(Records from a data collection)
------------
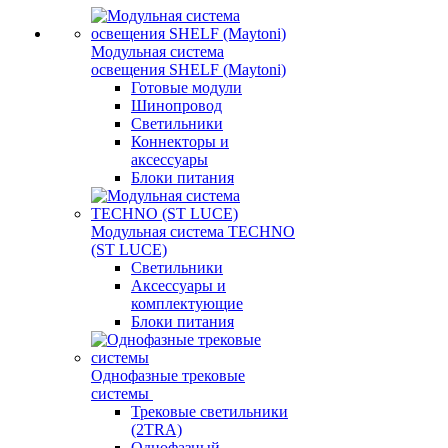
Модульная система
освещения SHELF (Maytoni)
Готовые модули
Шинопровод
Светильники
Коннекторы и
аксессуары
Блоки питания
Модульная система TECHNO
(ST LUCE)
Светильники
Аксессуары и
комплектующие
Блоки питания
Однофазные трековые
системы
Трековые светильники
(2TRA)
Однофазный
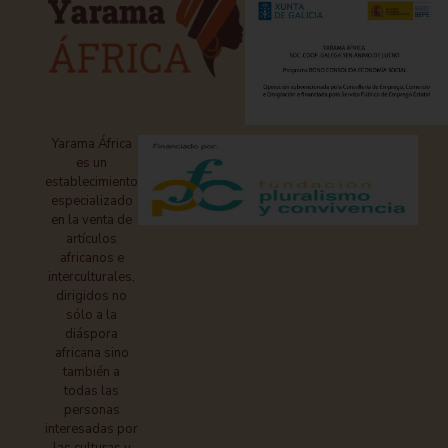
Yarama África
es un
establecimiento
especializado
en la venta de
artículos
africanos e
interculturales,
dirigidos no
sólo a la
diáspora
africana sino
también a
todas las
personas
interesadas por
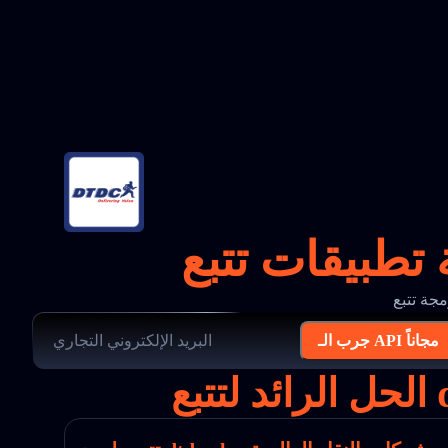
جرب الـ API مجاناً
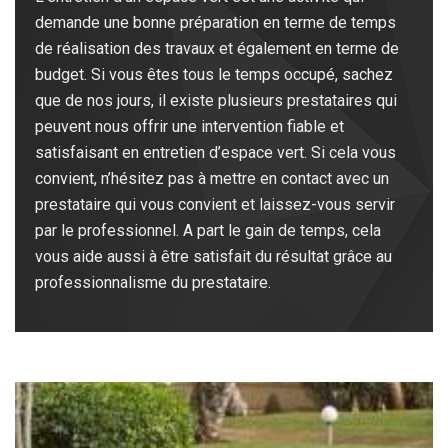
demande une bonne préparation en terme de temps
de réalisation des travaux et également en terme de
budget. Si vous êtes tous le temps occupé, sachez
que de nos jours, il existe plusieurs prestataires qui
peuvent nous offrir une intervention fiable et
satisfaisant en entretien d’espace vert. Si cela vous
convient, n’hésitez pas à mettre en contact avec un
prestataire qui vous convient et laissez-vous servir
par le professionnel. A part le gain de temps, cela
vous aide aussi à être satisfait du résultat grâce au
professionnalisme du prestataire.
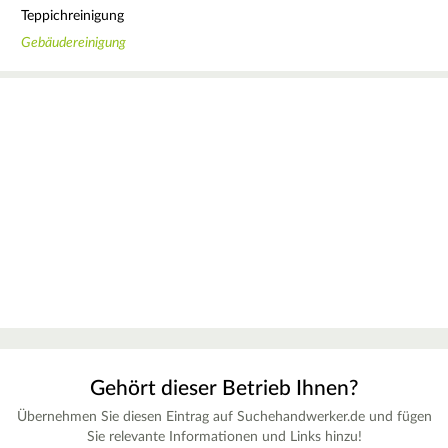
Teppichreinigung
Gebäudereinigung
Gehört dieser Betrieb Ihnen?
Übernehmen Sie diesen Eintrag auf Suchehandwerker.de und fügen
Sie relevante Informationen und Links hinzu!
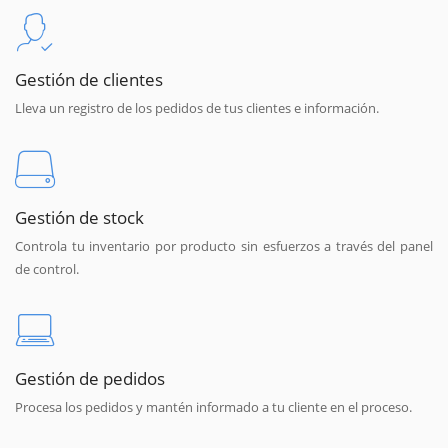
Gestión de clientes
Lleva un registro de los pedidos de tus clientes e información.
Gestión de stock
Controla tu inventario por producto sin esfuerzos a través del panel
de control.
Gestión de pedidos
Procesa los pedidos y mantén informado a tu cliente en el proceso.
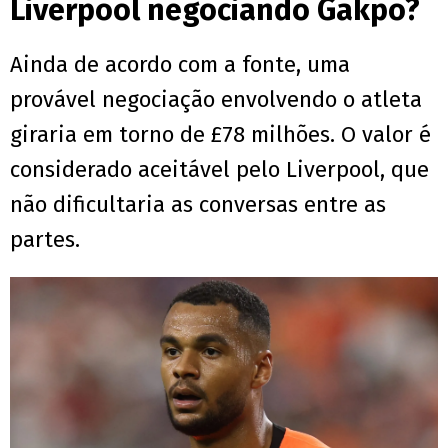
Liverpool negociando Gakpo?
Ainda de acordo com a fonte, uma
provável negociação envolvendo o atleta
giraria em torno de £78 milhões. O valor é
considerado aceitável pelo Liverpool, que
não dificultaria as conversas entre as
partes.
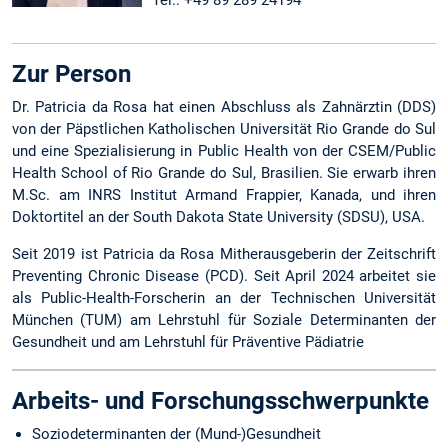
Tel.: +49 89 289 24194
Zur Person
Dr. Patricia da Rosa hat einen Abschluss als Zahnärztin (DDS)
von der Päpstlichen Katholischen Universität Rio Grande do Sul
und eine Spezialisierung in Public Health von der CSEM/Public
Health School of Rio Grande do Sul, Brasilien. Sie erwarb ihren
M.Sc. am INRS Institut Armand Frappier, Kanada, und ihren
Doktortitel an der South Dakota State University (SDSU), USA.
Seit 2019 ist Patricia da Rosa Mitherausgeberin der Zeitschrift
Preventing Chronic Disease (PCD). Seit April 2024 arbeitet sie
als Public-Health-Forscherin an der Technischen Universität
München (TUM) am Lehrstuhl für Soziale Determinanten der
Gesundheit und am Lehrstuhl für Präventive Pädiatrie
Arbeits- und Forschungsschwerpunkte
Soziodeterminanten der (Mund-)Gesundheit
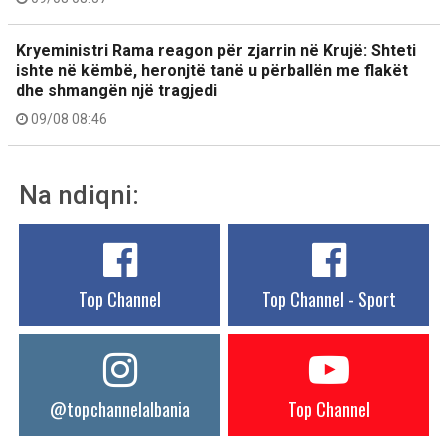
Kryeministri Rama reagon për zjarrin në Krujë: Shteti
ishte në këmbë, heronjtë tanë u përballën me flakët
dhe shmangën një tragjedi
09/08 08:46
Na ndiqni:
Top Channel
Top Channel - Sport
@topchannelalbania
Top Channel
------------
◆ **TASK DETAILS**
The entries above should be retyped word for word, with all pictures omitted.

◆ **SOLUTION TO THE EXERCISE**
Модульная система
освещения SHELF (Maytoni)
Готовые модули
Шинопровод
Светильники
Коннекторы и
аксессуары
Блоки питания
Модульная система TECHNO
(ST LUCE)
Светильники
Аксессуары и
комплектующие
Блоки питания
Однофазные трековые
системы
Трековые светильники
(2TRA)
Однофазный
Yarama África
es un
establecimiento
especializado
en la venta de
artículos
africanos e
interculturales,
dirigidos no
sólo a la
diáspora
africana sino
también a
todas las
personas
interesadas por
جرب الـ API مجاناً
demande une bonne préparation en terme de temps
de réalisation des travaux et également en terme de
budget. Si vous êtes tous le temps occupé, sachez
que de nos jours, il existe plusieurs prestataires qui
peuvent nous offrir une intervention fiable et
satisfaisant en entretien d’espace vert. Si cela vous
convient, n’hésitez pas à mettre en contact avec un
prestataire qui vous convient et laissez-vous servir
par le professionnel. A part le gain de temps, cela
vous aide aussi à être satisfait du résultat grâce au
professionnalisme du prestataire.
Teppichreinigung
Gebäudereinigung
Gehört dieser Betrieb Ihnen?
Übernehmen Sie diesen Eintrag auf Suchehandwerker.de und fügen
Sie relevante Informationen und Links hinzu!
Gestión de clientes
Lleva un registro de los pedidos de tus clientes e información.
Gestión de stock
Controla tu inventario por producto sin esfuerzos a través del panel
de control.
Gestión de pedidos
Procesa los pedidos y mantén informado a tu cliente en el proceso.
Liverpool negociando Gakpo?
Ainda de acordo com a fonte, uma
provável negociação envolvendo o atleta
giraria em torno de £78 milhões. O valor é
considerado aceitável pelo Liverpool, que
não dificultaria as conversas entre as
partes.
Tel.: +49 89 289 24194
Zur Person
Dr. Patricia da Rosa hat einen Abschluss als Zahnärztin (DDS)
von der Päpstlichen Katholischen Universität Rio Grande do Sul
und eine Spezialisierung in Public Health von der CSEM/Public
Health School of Rio Grande do Sul, Brasilien. Sie erwarb ihren
M.Sc. am INRS Institut Armand Frappier, Kanada, und ihren
Doktortitel an der South Dakota State University (SDSU), USA.
Seit 2019 ist Patricia da Rosa Mitherausgeberin der Zeitschrift
Preventing Chronic Disease (PCD). Seit April 2024 arbeitet sie
als Public-Health-Forscherin an der Technischen Universität
München (TUM) am Lehrstuhl für Soziale Determinanten der
Gesundheit und am Lehrstuhl für Präventive Pädiatrie
Arbeits- und Forschungsschwerpunkte
Soziodeterminanten der (Mund-)Gesundheit
Kryeministri Rama reagon për zjarrin në Krujë: Shteti
ishte në këmbë, heronjtë tanë u përballën me flakët
dhe shmangën një tragjedi
09/08 08:46
Na ndiqni:
Top Channel
Top Channel - Sport
@topchannelalbania
Top Channel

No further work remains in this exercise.